Somente o grupo J&F, dos irmãos Batista, que comprou as unidades da Vale em Corumbá, vai injetar R$ 1,1 bilhão no médio prazo para quadruplicar sua produção de minério de ferro, um dos melhores do mundo em teor de qualidade.
POLÊMICA ANTIGA
Depois que o presidente do Ibama recuou de forma intempestiva de sua posição informal de liberar a dragagem em alguns trechos da hidrovia, ficou clara a pressão das organizações não governamentais (ONGs) ambientalistas e a recusa em série de outros setores do governo federal, como a Secretaria Nacional de Hidrovias e Navegação do Ministério de Portos e Aeroportos. A dragagem de realinhamento do canal passou a ser classificada como “dragagem de aprofundamento” para justificar a decisão.

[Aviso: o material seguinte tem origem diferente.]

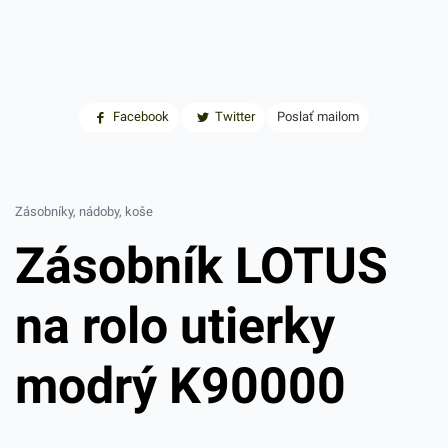
Facebook
Twitter
Poslať mailom
Zásobníky, nádoby, koše
Zásobník LOTUS
na rolo utierky
modrý K90000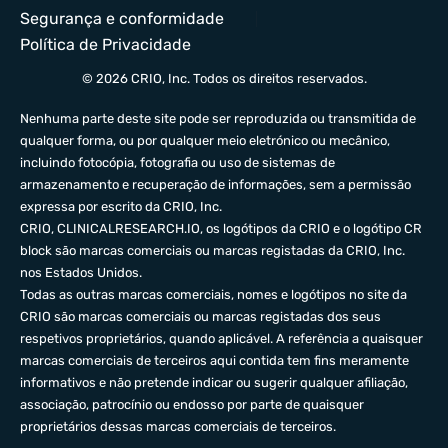
Segurança e conformidade
Política de Privacidade
© 2026 CRIO, Inc. Todos os direitos reservados.
Nenhuma parte deste site pode ser reproduzida ou transmitida de
qualquer forma, ou por qualquer meio eletrónico ou mecânico,
incluindo fotocópia, fotografia ou uso de sistemas de
armazenamento e recuperação de informações, sem a permissão
expressa por escrito da CRIO, Inc.
CRIO,
CLINICALRESEARCH.IO
, os logótipos da CRIO e o logótipo CR
block são marcas comerciais ou marcas registadas da CRIO, Inc.
nos Estados Unidos.
Todas as outras marcas comerciais, nomes e logótipos no site da
CRIO são marcas comerciais ou marcas registadas dos seus
respetivos proprietários, quando aplicável. A referência a quaisquer
marcas comerciais de terceiros aqui contida tem fins meramente
informativos e não pretende indicar ou sugerir qualquer afiliação,
associação, patrocínio ou endosso por parte de quaisquer
proprietários dessas marcas comerciais de terceiros.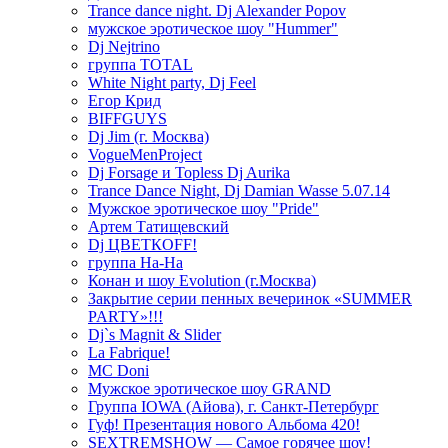
Trance dance night. Dj Alexander Popov
мужское эротическое шоу "Hummer"
Dj Nejtrino
группа TOTAL
White Night party, Dj Feel
Егор Крид
BIFFGUYS
Dj Jim (г. Москва)
VogueMenProject
Dj Forsage и Topless Dj Aurika
Trance Dance Night, Dj Damian Wasse 5.07.14
Мужское эротическое шоу "Pride"
Артем Татищевский
Dj ЦВЕТКOFF!
группа На-На
Конан и шоу Evolution (г.Москва)
Закрытие серии пенных вечеринок «SUMMER
PARTY»!!!
Dj`s Magnit & Slider
La Fabrique!
MC Doni
Мужское эротическое шоу GRAND
Группа IOWA (Айова), г. Санкт-Петербург
Гуф! Презентация нового Альбома 420!
SEXTREMSHOW — Самое горячее шоу!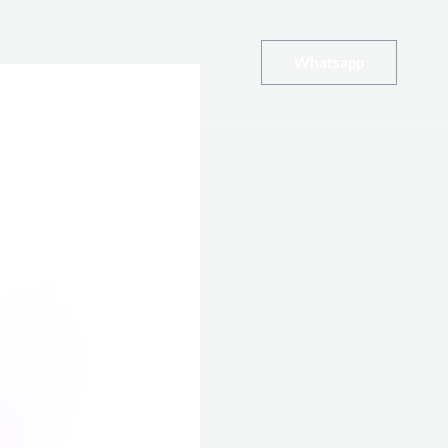
Whatsapp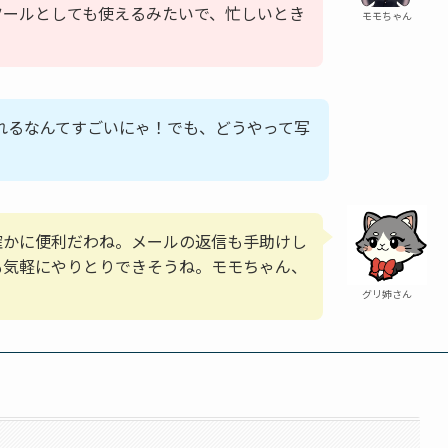
ツールとしても使えるみたいで、忙しいとき
モモちゃん
れるなんてすごいにゃ！でも、どうやって写
確かに便利だわね。メールの返信も手助けし
も気軽にやりとりできそうね。モモちゃん、
グリ姉さん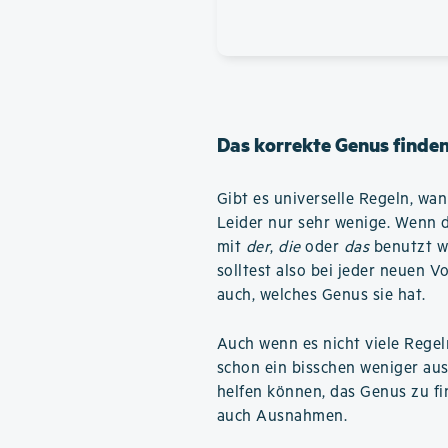
Das korrekte Genus finde
Gibt es universelle Regeln, wan
Leider nur sehr wenige. Wenn du
mit
der
,
die
oder
das
benutzt w
solltest also bei jeder neuen V
auch, welches Genus sie hat.
Auch wenn es nicht viele Regel
schon ein bisschen weniger aus
helfen können, das Genus zu fin
auch Ausnahmen.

Para consultores do setor, empresários e técnicos com larga experiência na hidrovia ouvidos pelo Correio do Estadoa licença ambiental concedida pelo Ibama para as intervenções no tramo norte (Cáceres, MT) há mais de 20 anos poderia ser estendida excepcionalmente ao tramo sul, considerando as especificidades do ambiente e a crise hídrica. Porém, o instituto alegou a ocorrência indígena em trechos onde o rio é compartilhado pelo Brasil e o Paraguai.
Também apontam como alternativa, para não tornar inexequível a concessão e, por extensão, o transporte de cargas pela via, o Ibama considerar o Estudo de Viabilidade Técnica, Econômica e Ambiental (EVTEA) finalizado em 2017 pelo Instituto Tecnológico de Transportes e Infraestrutura (Itti), da Universidade Federal do Paraná (UFPR), a pedido do Dnit. Ao custo de R$ 9 milhões, o levantamento abrangeu os 1.270 km da hidrovia, de Cáceres ao Rio Apa.

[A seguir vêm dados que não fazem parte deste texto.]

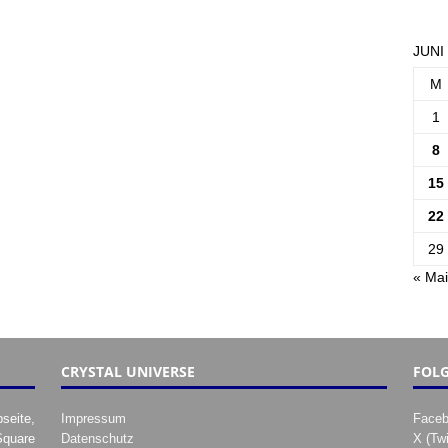
JUNI
M
1
8
15
22
29
« Mai
CRYSTAL UNIVERSE
FOLG
seite,
Impressum
Face
Square
Datenschutz
X (Twi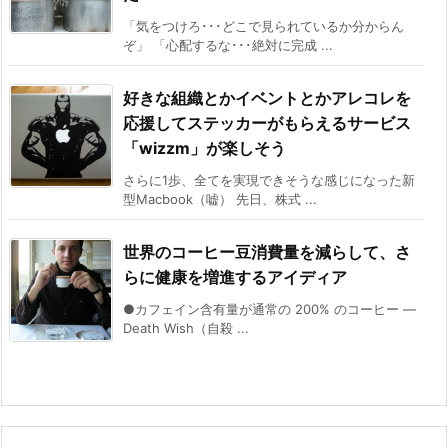
「気をつけろ･･･どこで見られているか分からん
ぞ」 「心配するな･･･絶対に完成 ...
好きな組織とかイベントとかアレコレを
応援してステッカーがもらえるサービス
「wizzm」が楽しそう
さらに1歩、全てを実現できそうな感じになった新
型Macbook（嘘） 先日、株式 ...
世界のコーヒー豆消費量を減らして、さ
らに健康を増進するアイディア
●カフェイン含有量が通常の 200% のコーヒー ―
Death Wish（自殺 ...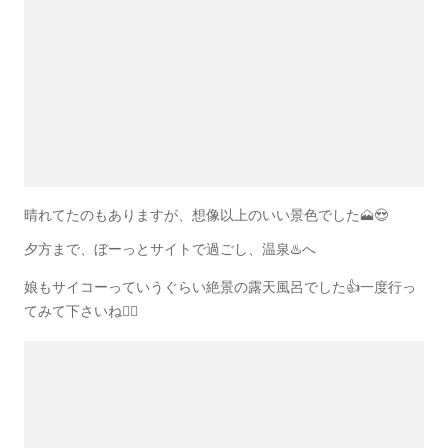
晴れてたのもありますが、想像以上のいい景色でした🗻😍
夕方まで、ぼーっとサイトで過ごし、温泉♨️へ
娘もサイコーっていうぐらい絶景の露天風呂でした👍一度行っ
てみて下さいね🙆‍♂️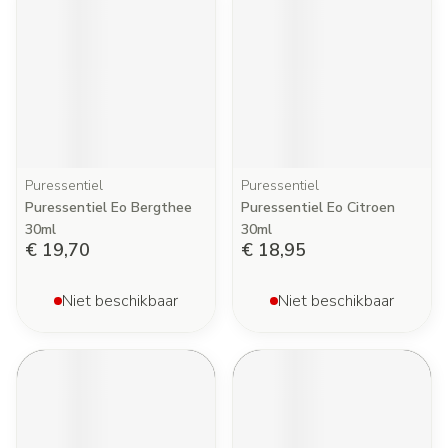
Puressentiel
Puressentiel
Puressentiel Eo Bergthee
Puressentiel Eo Citroen
30ml
30ml
€ 19,70
€ 18,95
Niet beschikbaar
Niet beschikbaar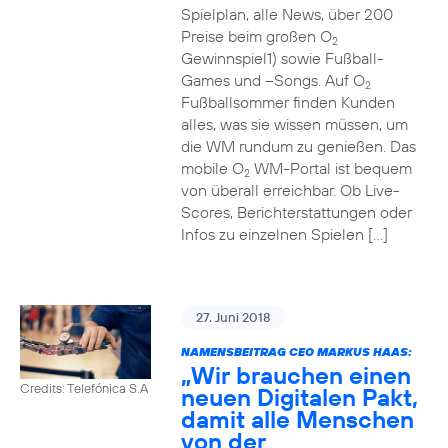
Spielplan, alle News, über 200
Preise beim großen O
2
Gewinnspiel1) sowie Fußball-
Games und –Songs. Auf O
2
Fußballsommer finden Kunden
alles, was sie wissen müssen, um
die WM rundum zu genießen. Das
mobile O
WM-Portal ist bequem
2
von überall erreichbar. Ob Live-
Scores, Berichterstattungen oder
Infos zu einzelnen Spielen […]
27. Juni 2018
NAMENSBEITRAG CEO MARKUS HAAS:
„Wir brauchen einen
Credits: Telefónica S.A
neuen Digitalen Pakt,
damit alle Menschen
von der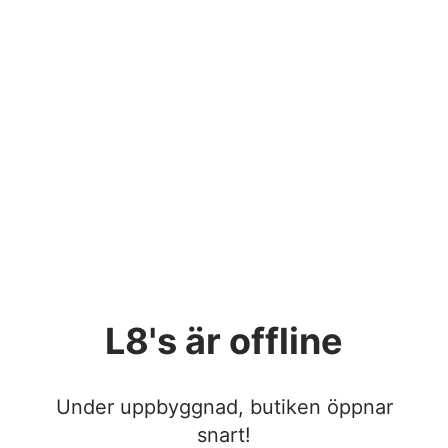
L8's
är offline
Under uppbyggnad, butiken öppnar
snart!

As intervenções nos trechos críticos do rio não são uma condicionante apenas para atender os operadores, ampliar o transporte fluvial e reduzir a sobrecarga nas rodovias – entre as quais, a BR-262, em que centenas de caminhões com minério de ferro cruzam o Pantanal, impactam a fauna e provocam acidentes com vítimas. A Marinha solicita a dragagem de manutenção em 28 pontos, desde 2012, para garantir a segurança na navegação.
DRAGAGEM CEREBRAL
Os ambientalistas são alarmistas, segundo Troy Vettese, historiador espanhol especializado em Economia Ambiental, Estudos da Fauna e Energia. O discurso apocalíptico é inútil, prossegue Vettese, pois obscurece a percepção da crise. “O espalhafatar das ONGs quando se trata da hidrovia do Paraguai é algo premeditado. Se fala em ‘construir’ uma hidrovia, quando a via é um caminho natural, e quando perdem o argumento, inserem o indígena sob ameaça”.

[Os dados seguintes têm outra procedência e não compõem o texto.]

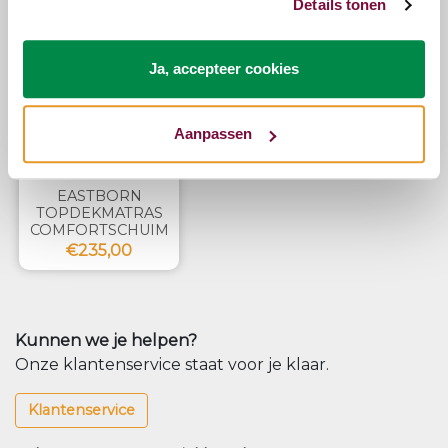
Details tonen
Zojuist bekeken
Ja, accepteer cookies
Aanpassen
EASTBORN
TOPDEKMATRAS
COMFORTSCHUIM
€235,00
Kunnen we je helpen?
Onze klantenservice staat voor je klaar.
Klantenservice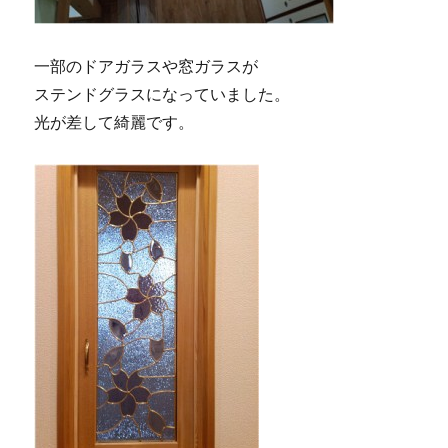
一部のドアガラスや窓ガラスが
ステンドグラスになっていました。
光が差して綺麗です。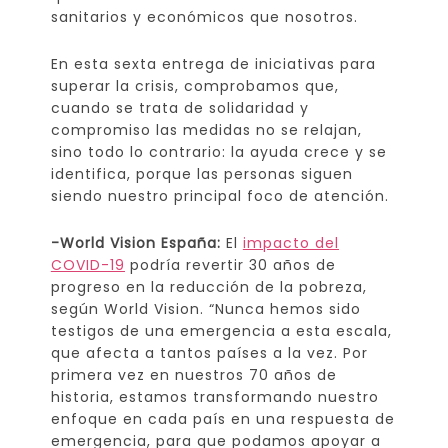
sanitarios y económicos que nosotros.
En esta sexta entrega de iniciativas para
superar la crisis, comprobamos que,
cuando se trata de solidaridad y
compromiso las medidas no se relajan,
sino todo lo contrario: la ayuda crece y se
identifica, porque las personas siguen
siendo nuestro principal foco de atención.
-World Vision España:
El
impacto del
COVID-19
podría revertir 30 años de
progreso en la reducción de la pobreza,
según World Vision. “Nunca hemos sido
testigos de una emergencia a esta escala,
que afecta a tantos países a la vez. Por
primera vez en nuestros 70 años de
historia, estamos transformando nuestro
enfoque en cada país en una respuesta de
emergencia, para que podamos apoyar a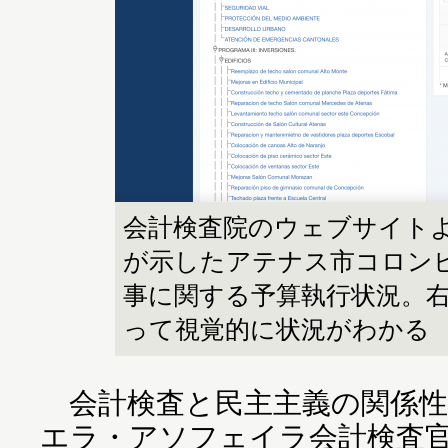
会計検査院のウェブサイト
が示したアテナス市コロン
事に関する予算執行状況。
って視覚的に状況がわかる
会計検査と民主主義の関係性
エラ・アソフェイラ会計検査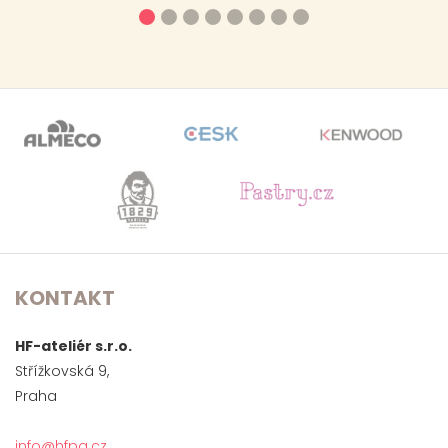
KONTAKT
HF-ateliér s.r.o.
Střížkovská 9,
Praha
info@hfpa.cz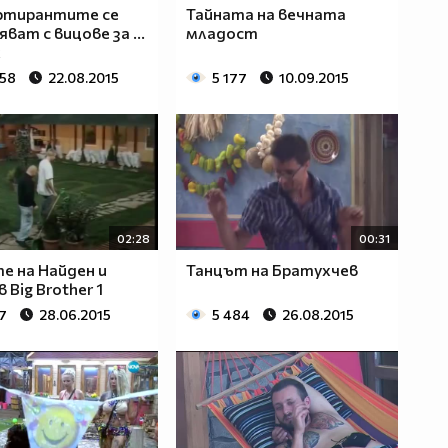
ртирантите се
Тайната на вечната
ват с вицове за ...
младост
к
558
22.08.2015
5 177
10.09.2015
02:28
00:31
е на Найден и
Танцът на Братухчев
 Big Brother 1
7
28.06.2015
5 484
26.08.2015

Enviada por ambientalistas ao governo, a carta aberta condenando a dragagem, liderada pela pesquisadora da Embrapa Débora Calheiros, assessora do Ministério Público Federal, “evidencia o fundamentalismo ideológico do movimento disfarçado de proteção. Um caso típico de ‘dragagem cerebral’, como definiu o articulista Lorenzo Carrasco, jornalista e coautor de ‘Máfia Verde: O Ambientalismo a Serviço do Governo Mundial’ (2001)”.
A pressão consentida pelo governo pode desacreditar a concessão da hidrovia, sepultando, mais uma vez, a tentativa de incremento das exportações de minério de ferro de Corumbá pelo rio, depois de a Justiça barrar o escoamento da soja produzida em Mato Grosso.
As perdas serão bilionárias, alertou o deputado estadual corumbaense Paulo Duarte, crítico contumaz do Ibama. Ele culpa “os técnicos radicais” do órgão por impedirem a dragagem sem conhecerem o Pantanal.